Elsevier

Neurocomputing

Volume 453, 17 September 2021, Pages 801-811
Neurocomputing

JWSAA: Joint weak saliency and attention aware for person re-identification

https://doi.org/10.1016/j.neucom.2020.05.106Get rights and content

Abstract

Attention mechanisms can extract salient features in images, which has been proven to be effective for person re-identification. However, focusing on the saliency of an image is not enough. On the one hand, the salient features extracted from the model are not necessarily the features needed, e.g., a similar background may also be mistaken as salient features; on the other hand, various salient features are often more conducive to improving the performance of the model. Based on this, in this paper, a model that has joint weak saliency and attention aware is proposed, which can obtain more complete global features by weakening saliency features. The model then obtains diversified saliency features via attention diversity to improve the performance of the model. Experiments on commonly used datasets prove the effectiveness of the proposed method.

Introduction

Person re-identification (re-ID) is a technology hotspot in the face recognition field, and is primarily used to identify whether a person in different images taken in non-overlapping areas is the same person. Person re-ID involves many fields, such as computer vision and pattern recognition, and has broad application prospects in the fields of security, criminal investigation, and smart cities.
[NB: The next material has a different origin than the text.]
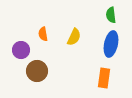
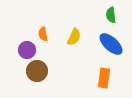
blue ellipse: rotated 60 degrees counterclockwise
purple circle: moved 6 px right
It has recently received increasingly more attention in both academic and industrial circles.

Person re-ID technology originated from image recognition, however, because of low pixel, multiple shooting angles, complex image backgrounds, and large changes in a person’s posture, accompanied by changes in lighting, occlusion, and other factors, person re-identification is a very challenging task. However, with the application of deep learning in computer vision, person re-ID technology has been pushed to a new stage.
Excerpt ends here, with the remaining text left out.